I really wanted them to use their parallel universe stuff as an excuse to do some sort of side story in Rapture. I would've loved an honest-to-goodness side story. This is not a side story. It feels way more like someone thought Bioshock can not stand on its own and made this to fix that.

I found the combat pretty annoying starting off with limited tools, as I always do with Bioshock games. I actually found a lot of it depends on the level design. Areas where you could use the skyhooks more plentifully felt fine. Then you get some tonics that trivialize it. I think I would've preferred if they had found a way to pull the combat back even more. They did a pretty decent job of changing the dynamic by adding a stealth system, but it never felt as good as a true stealth game.

 

This game still has a ton of amazing stylistic choices. I absolutely adored the opening of the DLC, as one of the most unique levels I've experienced. The way different musical elements are done positionally was amazing. The art is fantastic, and I love all the lighting in various areas.
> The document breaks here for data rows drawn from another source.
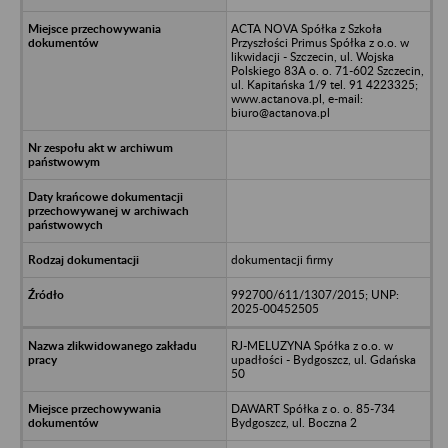
ACTA NOVA Spółka z Szkoła
Przyszłości Primus Spółka z o.o. w
likwidacji - Szczecin, ul. Wojska
Polskiego 83A o. o. 71-602 Szczecin,
ul. Kapitańska 1/9 tel. 91 4223325;
www.actanova.pl, e-mail:
biuro@actanova.pl
dokumentacji firmy
992700/611/1307/2015; UNP:
2025-00452505
RJ-MELUZYNA Spółka z o.o. w
upadłości - Bydgoszcz, ul. Gdańska
50
DAWART Spółka z o. o. 85-734
Bydgoszcz, ul. Boczna 2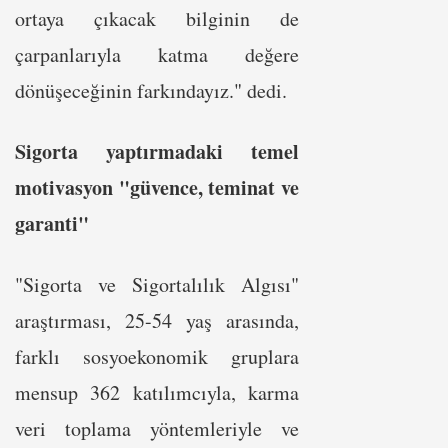
ortaya çıkacak bilginin de
çarpanlarıyla katma değere
dönüşeceğinin farkındayız." dedi.
Sigorta yaptırmadaki temel
motivasyon "güvence, teminat ve
garanti"
"Sigorta ve Sigortalılık Algısı"
araştırması, 25-54 yaş arasında,
farklı sosyoekonomik gruplara
mensup 362 katılımcıyla, karma
veri toplama yöntemleriyle ve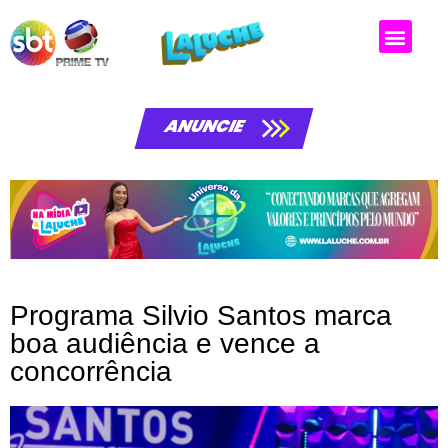
Matérias da laluche
ANUNCIE
Programa Silvio Santos marca
boa audiência e vence a
concorrência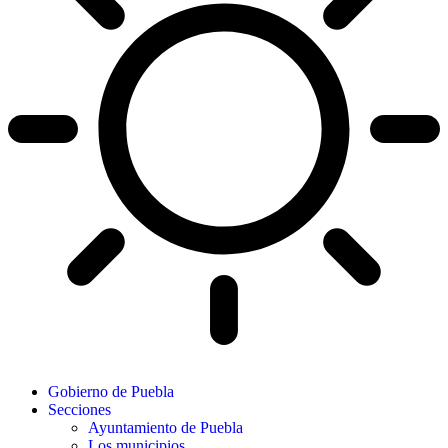
Gobierno de Puebla
Secciones
Ayuntamiento de Puebla
Los municipios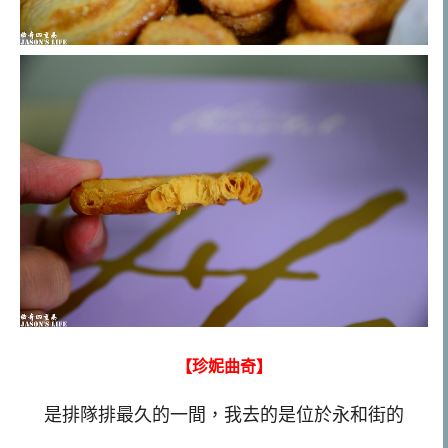
【珍妮曲奇】
是排隊排最久的一間，我去的是位於永和街的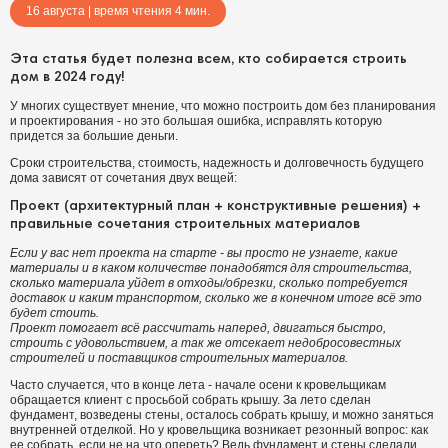
16 августа | время чтения 4 мин.
Эта статья будет полезна всем, кто собирается строить
дом в 2024 году!
У многих существует мнение, что можно построить дом без планирования
и проектирования - но это большая ошибка, исправлять которую
придется за большие деньги.
Сроки строительства, стоимость, надежность и долговечность будущего
дома зависят от сочетания двух вещей:
Проект (архитектурный план + конструктивные решения) +
правильные сочетания строительных материалов
Если у вас нет проекта на старте - вы просто не узнаете, какие
материалы и в каком количестве понадобятся для строительства,
сколько материала уйдет в отходы/обрезки, сколько потребуется
доставок и каким транспортом, сколько же в конечном итоге всё это
будет стоить.
Проект помогает всё рассчитать наперед, двигаться быстро,
строить с удовольствием, а так же отсекает недобросовестных
строителей и поставщиков строительных материалов.
Часто случается, что в конце лета - начале осени к кровельщикам
обращается клиент с просьбой собрать крышу. За лето сделан
фундамент, возведены стены, осталось собрать крышу, и можно заняться
внутренней отделкой. Но у кровельщика возникает резонный вопрос: как
ее собрать, если не на что опереть? Ведь фундамент и стены сделали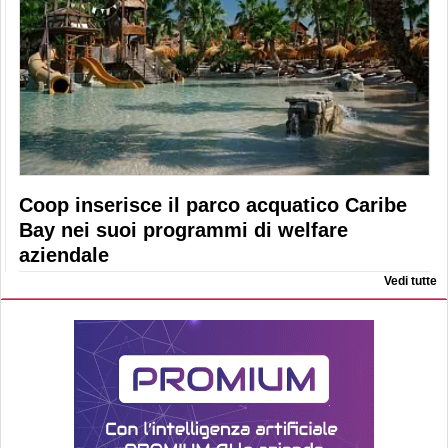
Coop inserisce il parco acquatico Caribe
Bay nei suoi programmi di welfare
aziendale
Vedi tutte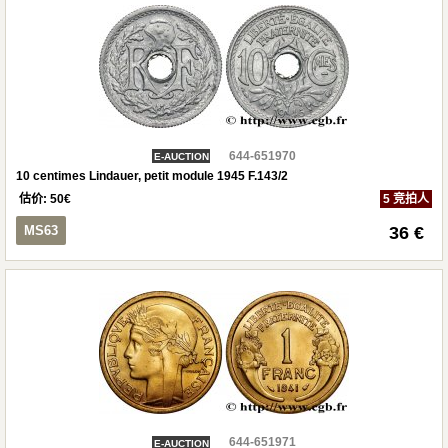
644-651970
E-AUCTION
10 centimes Lindauer, petit module 1945 F.143/2
估价:
50
€
5 竞拍人
MS63
36 €
644-651971
E-AUCTION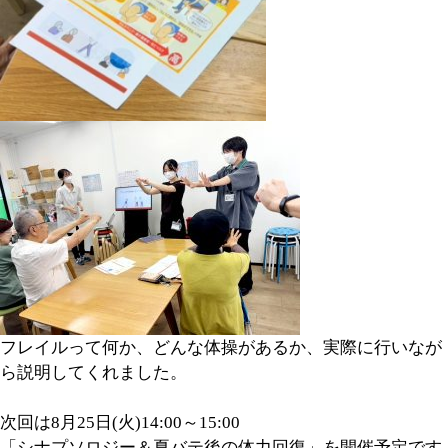
フレイルって何か、どんな体操があるか、実際に行いなが
ら説明してくれました。
次回は8月25日(火)14:00～15:00
「シナプソロジー＆夏バテ後の体力回復」を開催予定です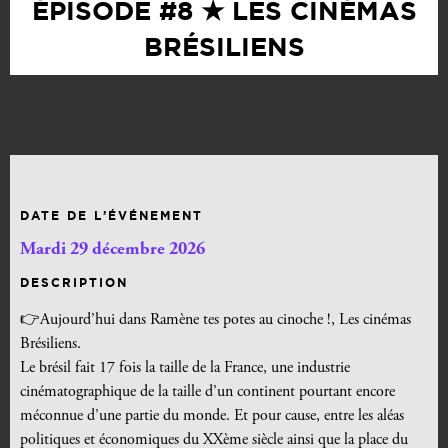
ÉPISODE #8 ★ LES CINÉMAS
BRÉSILIENS
DATE DE L’ÉVÉNEMENT
Mardi 29 décembre 2026
DESCRIPTION
👉Aujourd’hui dans Ramène tes potes au cinoche !, Les cinémas
Brésiliens.
Le brésil fait 17 fois la taille de la France, une industrie
cinématographique de la taille d’un continent pourtant encore
méconnue d’une partie du monde. Et pour cause, entre les aléas
politiques et économiques du XXème siècle ainsi que la place du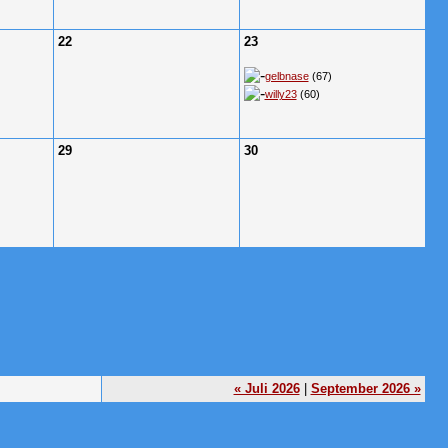
22
23
gelbnase
(67)
willy23
(60)
29
30
« Juli 2026
|
September 2026 »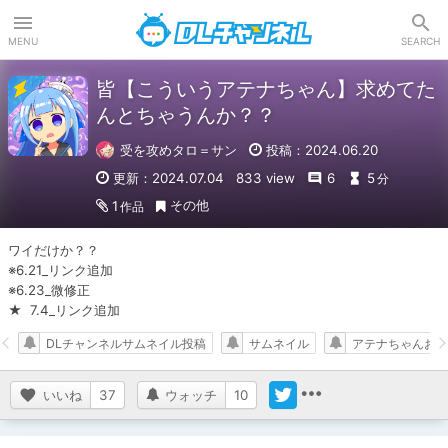
DLチャンネル
MENU
SEARCH
皆【こういうアテナちゃん】求めてた
んとちゃうんか？？
受を攻めタロ＝サン
投稿：2024.06.20
更新：2024.07.04
833 view
6
5
分
その他
1
作品
ワイだけか？？

※6.21_リンク追加

※6.23_微修正

★  7.4_リンク追加
DLチャンネルサムネイル投稿
サムネイル
アテナちゃんお絵
いいね
37
ウォッチ
10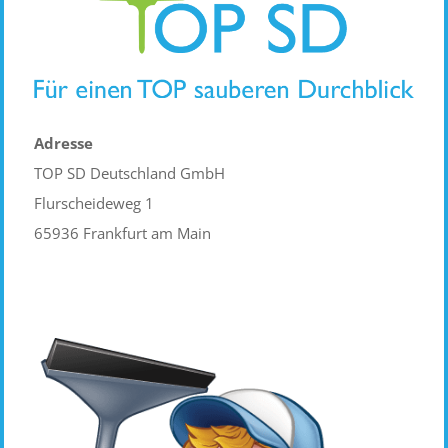
Adresse
TOP SD Deutschland GmbH
Flurscheideweg 1
65936 Frankfurt am Main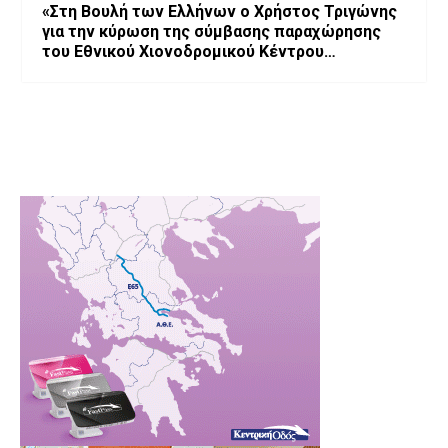
«Στη Βουλή των Ελλήνων ο Χρήστος Τριγώνης
για την κύρωση της σύμβασης παραχώρησης
του Εθνικού Χιονοδρομικού Κέντρου
Βασιλίτσας»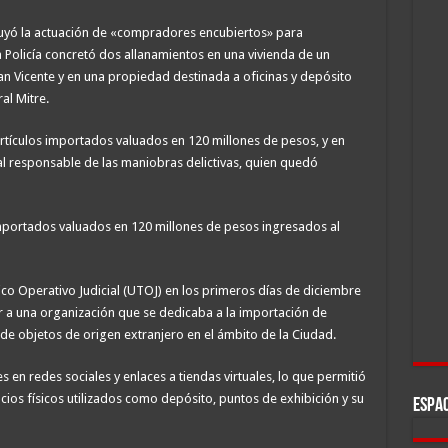
cluyó la actuación de «compradores encubiertos» para
a Policía concretó dos allanamientos en una vivienda de un
n Vicente y en una propiedad destinada a oficinas y depósito
al Mitre.
tículos importados valuados en 120 millones de pesos, y en
l responsable de las maniobras delictivas, quien quedó
 importados valuados en 120 millones de pesos ingresados al
co Operativo Judicial (UTOJ) en los primeros días de diciembre
car a una organización que se dedicaba a la importación de
 de objetos de origen extranjero en el ámbito de la Ciudad.
es en redes sociales y enlaces a tiendas virtuales, lo que permitió
acios físicos utilizados como depósito, puntos de exhibición y su
ESPAC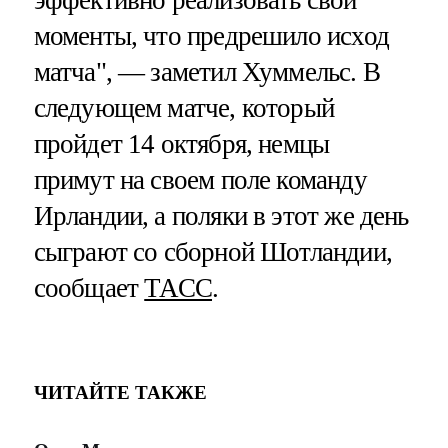
эффективно реализовать свои
моменты, что предрешило исход
матча", — заметил Хуммельс. В
следующем матче, который
пройдет 14 октября, немцы
примут на своем поле команду
Ирландии, а поляки в этот же день
сыграют со сборной Шотландии,
сообщает
ТАСС
.
ЧИТАЙТЕ ТАКЖЕ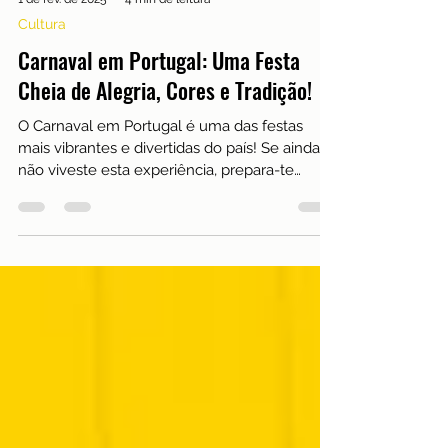
1 de fev. de 2025
4 min de leitura
Cultura
Carnaval em Portugal: Uma Festa
Cheia de Alegria, Cores e Tradição!
O Carnaval em Portugal é uma das festas
mais vibrantes e divertidas do país! Se ainda
não viveste esta experiência, prepara-te
porque...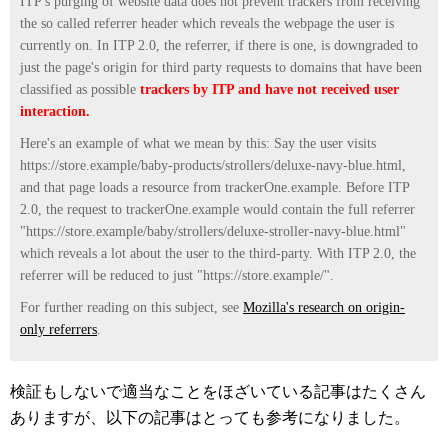
ITP's purging of website data does not prevent trackers from receiving
the so called referrer header which reveals the webpage the user is
currently on. In ITP 2.0, the referrer, if there is one, is downgraded to
just the page's origin for third party requests to domains that have been
classified as possible
trackers by ITP
and have not received user
interaction.
Here's an example of what we mean by this: Say the user visits
https://store.example/baby-products/strollers/deluxe-navy-blue.html,
and that page loads a resource from trackerOne.example. Before ITP
2.0, the request to trackerOne.example would contain the full referrer
"https://store.example/baby/strollers/deluxe-stroller-navy-blue.html"
which reveals a lot about the user to the third-party. With ITP 2.0, the
referrer will be reduced to just "https://store.example/".
For further reading on this subject, see
Mozilla's research on origin-
only referrers
.
検証もしないで適当なことをほざいている記事はたくさん
ありますが、以下の記事はとっても参考になりました。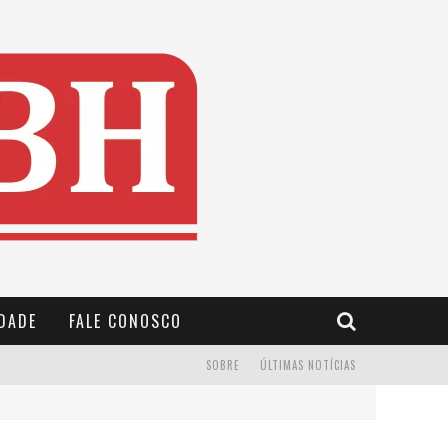
IDADE
FALE CONOSCO
SOBRE
ÚLTIMAS NOTÍCIAS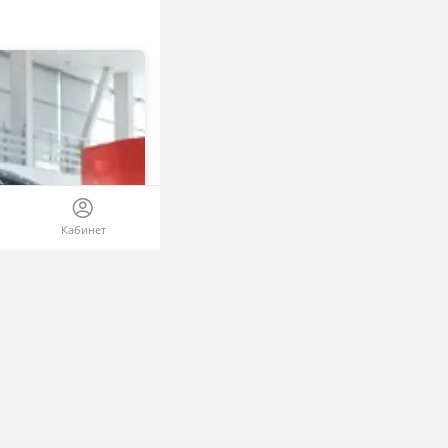
Кабинет
О модели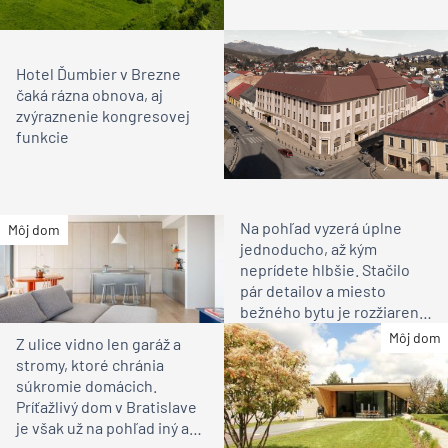
Hotel Ďumbier v Brezne
čaká rázna obnova, aj
zvýraznenie kongresovej
funkcie
Na pohľad vyzerá úplne
Môj dom
jednoducho, až kým
neprídete hlbšie. Stačilo
pár detailov a miesto
bežného bytu je rozžiarené
bývanie pre rodinu
Môj dom
Z ulice vidno len garáž a
stromy, ktoré chránia
súkromie domácich.
Príťažlivý dom v Bratislave
je však už na pohľad iný ako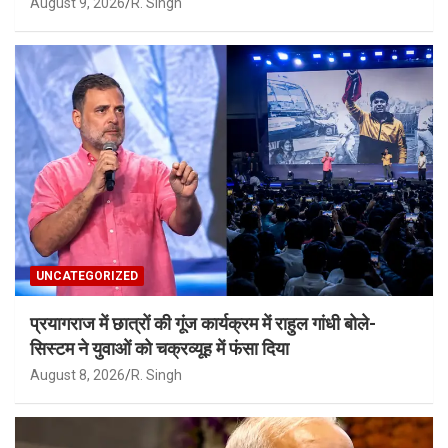
August 9, 2026
R. Singh
UNCATEGORIZED
प्रयागराज में छात्रों की गूंज कार्यक्रम में राहुल गांधी बोले-
सिस्टम ने युवाओं को चक्रव्यूह में फंसा दिया
August 8, 2026
R. Singh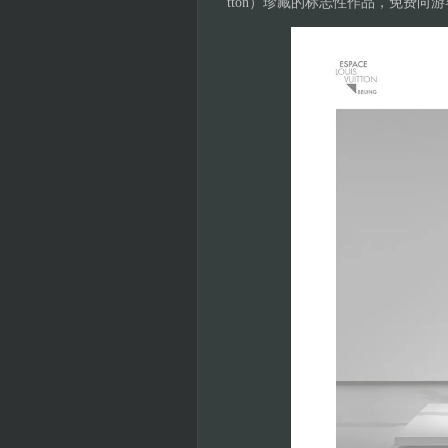
tton）珍藏的标志性作品，免费向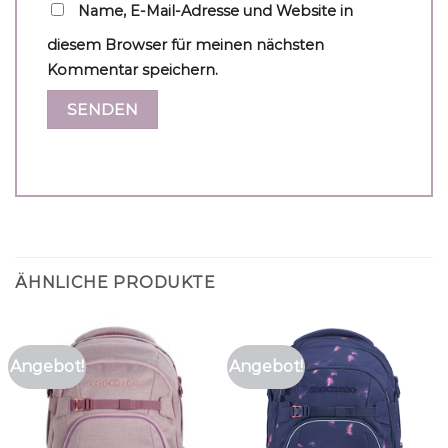
Name, E-Mail-Adresse und Website in
diesem Browser für meinen nächsten
Kommentar speichern.
ÄHNLICHE PRODUKTE
Angebot!
Angebot!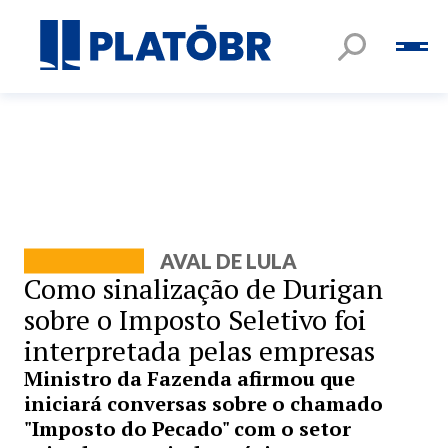
AVAL DE LULA
Como sinalização de Durigan
sobre o Imposto Seletivo foi
interpretada pelas empresas
Ministro da Fazenda afirmou que
iniciará conversas sobre o chamado
"Imposto do Pecado" com o setor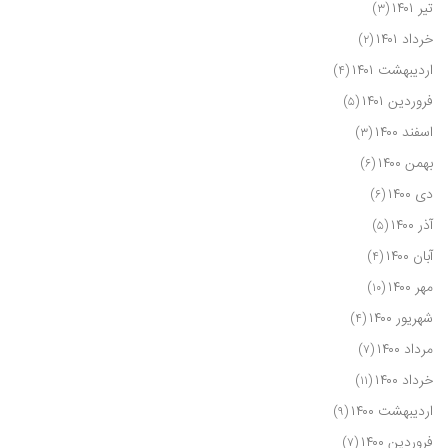
تیر ۱۴۰۱
(۳)
خرداد ۱۴۰۱
(۲)
اردیبهشت ۱۴۰۱
(۴)
فروردین ۱۴۰۱
(۵)
اسفند ۱۴۰۰
(۳)
بهمن ۱۴۰۰
(۶)
دی ۱۴۰۰
(۶)
آذر ۱۴۰۰
(۵)
آبان ۱۴۰۰
(۴)
مهر ۱۴۰۰
(۱۰)
شهریور ۱۴۰۰
(۴)
مرداد ۱۴۰۰
(۷)
خرداد ۱۴۰۰
(۱۱)
اردیبهشت ۱۴۰۰
(۹)
فروردین ۱۴۰۰
(۷)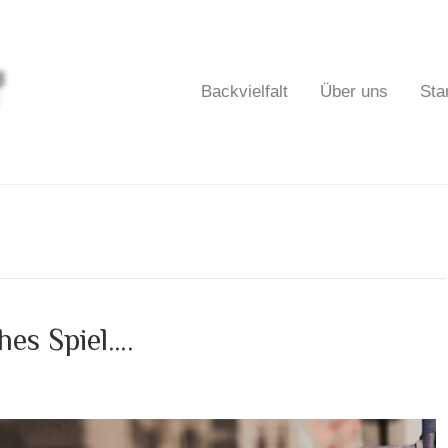
Backvielfalt
Über uns
Sta
ches Spiel….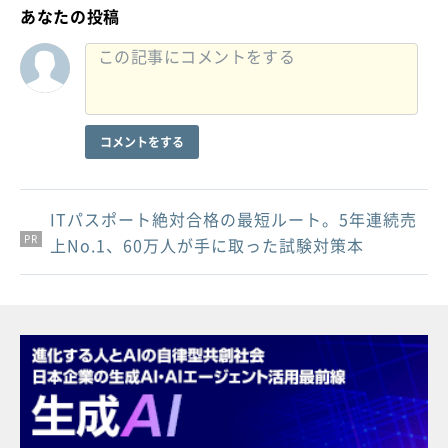
あなたの投稿
コメントをする
ITパスポート絶対合格の最短ルート。5年連続売
PR
PR
PR
上No.1、60万人が手に取った試験対策本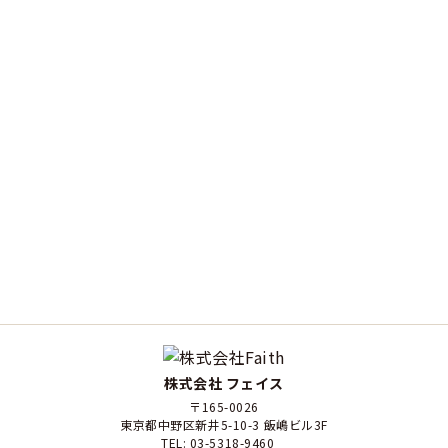
株式会社 フェイス
〒165-0026
東京都中野区新井5-10-3 飯嶋ビル3F
TEL: 03-5318-9460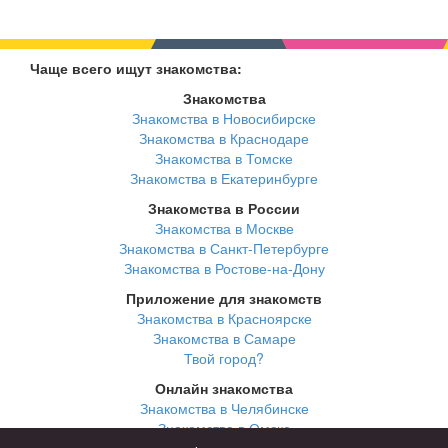
Чаще всего ищут знакомства:
Знакомства
Знакомства в Новосибирске
Знакомства в Краснодаре
Знакомства в Томске
Знакомства в Екатеринбурге
Знакомства в России
Знакомства в Москве
Знакомства в Санкт-Петербурге
Знакомства в Ростове-на-Дону
Приложение для знакомств
Знакомства в Красноярске
Знакомства в Самаре
Твой город?
Онлайн знакомства
Знакомства в Челябинске
Знакомства в Омске
Знакомства в Нижнем Новгороде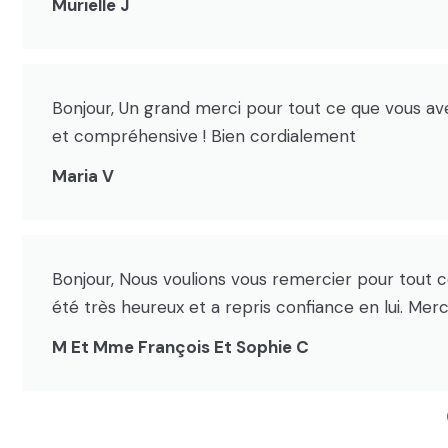
Murielle J
Bonjour, Un grand merci pour tout ce que vous avez
et compréhensive ! Bien cordialement
Maria V
Bonjour, Nous voulions vous remercier pour tout ce 
été très heureux et a repris confiance en lui. Mer
M Et Mme François Et Sophie C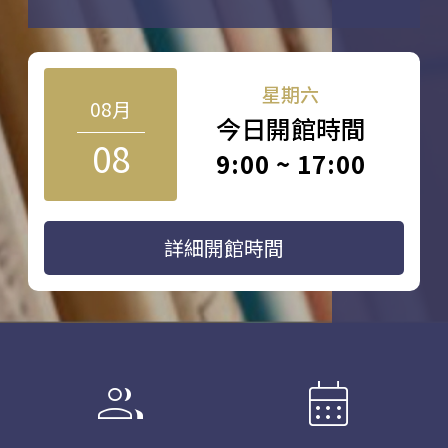
星期六
08月
今日開館時間
08
9:00 ~ 17:00
詳細開館時間
group
calendar_month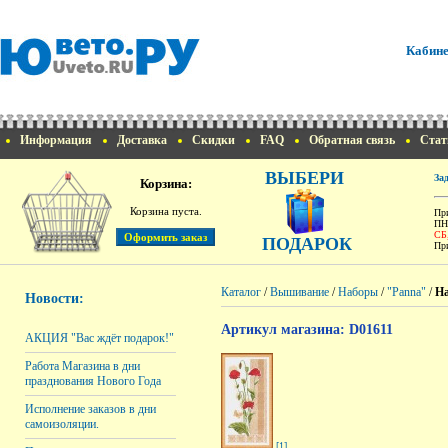
Кабине
Информация
Доставка
Скидки
FAQ
Обратная связь
Стат
ВЫБЕРИ
За
Корзина:
Корзина пуста.
При
ПН
СБ
ПОДАРОК
При
Каталог
/
Вышивание
/
Наборы
/
"Panna"
/
На
Новости:
Артикул магазина: D01611
АКЦИЯ "Вас ждёт подарок!"
Работа Магазина в дни
празднования Нового Года
Исполнение заказов в дни
самоизоляции.
[1]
Lots of good sound design and music is present as well.

 

Anyway, lots of spoilery story complaints below.

 

I found a lot of the story stuff in here to be pointless. I don't ever marvel when it turns  out every single facet of your universe "just happens" to tie together. I don't need for someone to go back and find the few things I didn't know or want the answer to and explain them. Bioshock 2 did a much better job when they showed that Little Sister segment and it was something new that added on to the previous world. I honestly don't understand the value of creating a fantastical world and explaining every single facet. They really drained the wonder out of Rapture. At the same time they made sure that most of the peripheral connections between Bioshock and Bioshock Infinite were concrete and in your face. I preferred that stuff when it was more implied and felt more speculative.

 

The worst part of this DLC is that it revisits Daisy Fitzroy's completely nonsensical turn. That part of the main campaign is still one of the worst written things I've ever seen in a game and the way they attempt to explain it is not offensive but pointless. They write into the game that the reason that Daisy did what she did is the same reason why she had to from a narrative perspective. Levine needed someway to advance Elizabeth as a character into being less innocent by forcing her to kill Daisy. So to do this he has her do something that is completely not in her character and out of left field. It turns out the Lutesces literally tell Daisy to do this. She never even intended to kill the child, she instead sacrificed herself by acting like she would so that Elizabeth would end her life and be able to stop Comstock. I'm really not sure how this was supposed to make me feel better about that part in the original campaign. The fact that she isn't actually a child murderer is fine, but she's still a only stepping stone for the people the game is actually about. 

 

Ryan's philosophies are revisited and, like Bioshock 2 before it, Bioshock Infinite frames them for an even younger audience: pre-schoolers. I think it really hurts him as a character when they frame his philosophies as so clearly infantile and preposterous. Atlas/Fontaine is back, and acts in a way that blurs the line between the two way more than before. Thinking back, Atlas was supposed to be a hero of the people, but he turns out to be way more cruel and sadistic in this DLC than Fontaine ever acted when he became a comic book villain taunting you over the radio. I always thought Fontaine's portrayal in the denouement was the worst part of Bioshock so I didn't appreciate more of him.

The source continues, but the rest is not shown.